In 2025 The California College of the Arts conferred upon Chris Johnson an Honorary Doctorate in Fine Arts

=== The Question Bridge project ===
The original Question Bridge project emerged when, in 1996, Johnson was commissioned by the Museum of Photographic Arts in San Diego to produce a video piece as part of a multi-media exhibition entitled Re:Public curated by Richard Bolton. The result was a rough experimental project intended to show how video-mediated questions and answers might provide fresh insights into familiar concepts like "race" and "class" when this approach is applied to people who nominally belong to the same racial demographic.

====Question Bridge: Black Males====

In collaboration with artists Hank Willis Thomas, Kamal Sinclair and Bayeté Ross Smith, Question Bridge: Black Males is a five-channel video installation platform for black men of all ages and backgrounds to ask and candidly respond to questions that are rarely discussed in public. Through video-mediated question-and-answer exchange, diverse members of this "demographic" bridge economic, political, geographic, and generational divisions. The Question Bridge campaign seeks to represent and redefine Black male identity in America.
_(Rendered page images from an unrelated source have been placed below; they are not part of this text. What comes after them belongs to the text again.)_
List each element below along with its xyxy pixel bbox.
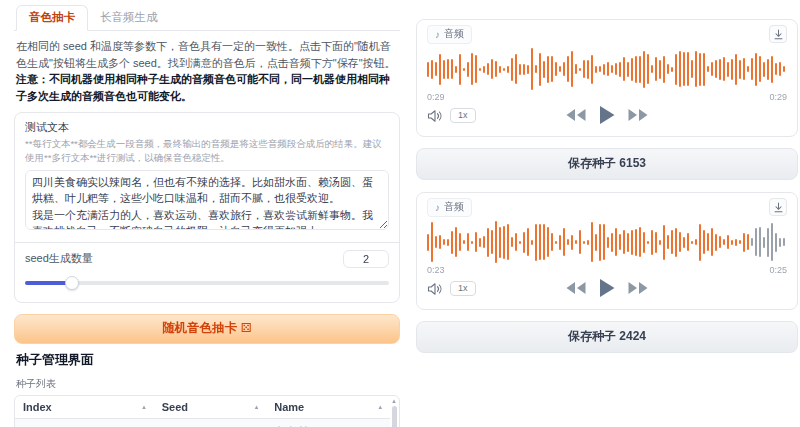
slider-track [25, 281, 389, 285]
random-voice-draw-button[interactable]: 随机音色抽卡 ⚄ [14, 314, 400, 344]
audio-label: ♪ 音频 [427, 25, 472, 44]
left-column: 音色抽卡 长音频生成 在相同的 seed 和温度等参数下，音色具有一定的一致性。… [14, 5, 400, 427]
playback-speed-button[interactable]: 1x [450, 281, 476, 296]
seed-manager-title: 种子管理界面 [16, 351, 398, 369]
play-icon[interactable] [599, 105, 616, 125]
download-icon[interactable] [769, 25, 787, 43]
instructions-normal: 在相同的 seed 和温度等参数下，音色具有一定的一致性。点击下面的"随机音色生… [16, 40, 396, 69]
audio-player-1: ♪ 音频 0:29 0:29 1x [416, 19, 798, 137]
cell-seed[interactable]: 3798 [154, 418, 267, 427]
audio-player-2: ♪ 音频 0:23 0:25 1x [416, 192, 798, 310]
volume-icon[interactable] [427, 109, 443, 123]
right-column: ♪ 音频 0:29 0:29 1x [416, 5, 798, 427]
skip-forward-icon[interactable] [628, 281, 649, 295]
save-seed-2424-button[interactable]: 保存种子 2424 [416, 321, 798, 353]
test-text-block: 测试文本 **每行文本**都会生成一段音频，最终输出的音频是将这些音频段合成后的… [15, 113, 399, 242]
play-icon[interactable] [599, 278, 616, 298]
random-voice-draw-label: 随机音色抽卡 [162, 321, 237, 335]
playback-speed-button[interactable]: 1x [450, 108, 476, 123]
sort-caret-icon[interactable]: ▴ [255, 403, 259, 411]
music-note-icon: ♪ [435, 202, 440, 213]
elapsed-time: 0:23 [427, 265, 445, 275]
waveform[interactable] [427, 47, 787, 91]
seed-list-label: 种子列表 [16, 377, 398, 391]
instructions-text: 在相同的 seed 和温度等参数下，音色具有一定的一致性。点击下面的"随机音色生… [16, 38, 398, 104]
duration-time: 0:29 [769, 92, 787, 102]
skip-back-icon[interactable] [566, 281, 587, 295]
table-header-row: Index▴ Seed▴ Name▴ [15, 396, 390, 419]
tab-bar: 音色抽卡 长音频生成 [14, 5, 400, 31]
col-header-index[interactable]: Index▴ [15, 396, 154, 419]
col-header-name[interactable]: Name▴ [266, 396, 390, 419]
skip-forward-icon[interactable] [628, 108, 649, 122]
download-icon[interactable] [769, 198, 787, 216]
seed-count-input[interactable] [343, 250, 389, 268]
duration-time: 0:25 [769, 265, 787, 275]
save-seed-6153-button[interactable]: 保存种子 6153 [416, 148, 798, 180]
tab-long-audio[interactable]: 长音频生成 [88, 6, 170, 30]
seed-count-block: seed生成数量 [15, 242, 399, 302]
app-root: 音色抽卡 长音频生成 在相同的 seed 和温度等参数下，音色具有一定的一致性。… [0, 0, 800, 427]
dice-icon: ⚄ [241, 321, 252, 335]
test-text-label: 测试文本 [25, 120, 389, 135]
skip-back-icon[interactable] [566, 108, 587, 122]
col-header-seed[interactable]: Seed▴ [154, 396, 267, 419]
audio-label: ♪ 音频 [427, 198, 472, 217]
input-group: 测试文本 **每行文本**都会生成一段音频，最终输出的音频是将这些音频段合成后的… [14, 112, 400, 303]
test-text-input[interactable]: 四川美食确实以辣闻名，但也有不辣的选择。比如甜水面、赖汤圆、蛋烘糕、叶儿粑等，这… [25, 170, 389, 230]
scroll-thumb[interactable] [392, 406, 397, 427]
scroll-up-icon[interactable]: ▴ [392, 397, 396, 404]
tab-voice-draw[interactable]: 音色抽卡 [16, 5, 88, 31]
sort-caret-icon[interactable]: ▴ [378, 403, 382, 411]
test-text-info: **每行文本**都会生成一段音频，最终输出的音频是将这些音频段合成后的结果。建议… [25, 137, 389, 165]
instructions-warning: 注意：不同机器使用相同种子生成的音频音色可能不同，同一机器使用相同种子多次生成的… [16, 73, 390, 102]
sort-caret-icon[interactable]: ▴ [142, 403, 146, 411]
seed-count-label: seed生成数量 [25, 251, 93, 266]
seed-count-slider[interactable] [25, 276, 389, 290]
music-note-icon: ♪ [435, 29, 440, 40]
seed-table: Index▴ Seed▴ Name▴ 0 3798 女/知性 1 462 女/大… [14, 395, 400, 427]
table-row[interactable]: 0 3798 女/知性 [15, 418, 390, 427]
volume-icon[interactable] [427, 282, 443, 296]
seed-slider-handle[interactable] [65, 276, 79, 290]
waveform[interactable] [427, 220, 787, 264]
cell-name[interactable]: 女/知性 [266, 418, 390, 427]
elapsed-time: 0:29 [427, 92, 445, 102]
table-vertical-scrollbar[interactable]: ▴ [390, 397, 398, 427]
cell-index[interactable]: 0 [15, 418, 154, 427]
A book of essays titled Question Bridge: Black Males in America was published by Aperture in 2015. The exhibit, which was named by Artnet as among 100 artworks that defined the decade, toured to more than thirty organizations.

==Exhibitions==

=== Solo photography exhibitions ===
- In My Life: Portraits by Chris Johnson, Monterey Museum of Art, 2022

=== Group photography exhibitions ===
- Reflections in Black: Art and Activism, African American Photographs from the Smithsonian Institution, curated by Deborah Willis, The Luckman Gallery, California State University, Los Angeles, 2002 and toured

=== Question Bridge exhibitions ===
- Question Bridge: Black Males, Brooklyn Museum, Brooklyn, New York City, 2012; Portland Art Museum, Portland, Oregon, 2019/20; Oakland Museum of California, Oakland, California, 2012; Harvey Gantt Center, Charlotte, NC; Corcoran Gallery of Art, Washington DC

== Awards ==
- 2015: International Center of Photography, Infinity Award: New Media for Question Bridge: Black Males

== Collections ==
Johnson's work is held in the following permanent collections:
- Brooklyn Museum, Brooklyn, New York City: a DVD and hard drive from Question Bridge: Black Males (as of 25 October 2022)
- Center for Creative Photography, at the University of Arizona: unspecified
- Museum of Fine Arts, Houston: 1 print (as of 1 November 2022)
- Oakland Museum of California, Oakland California: Question Bridge: Black Males (as of 1 November 2022)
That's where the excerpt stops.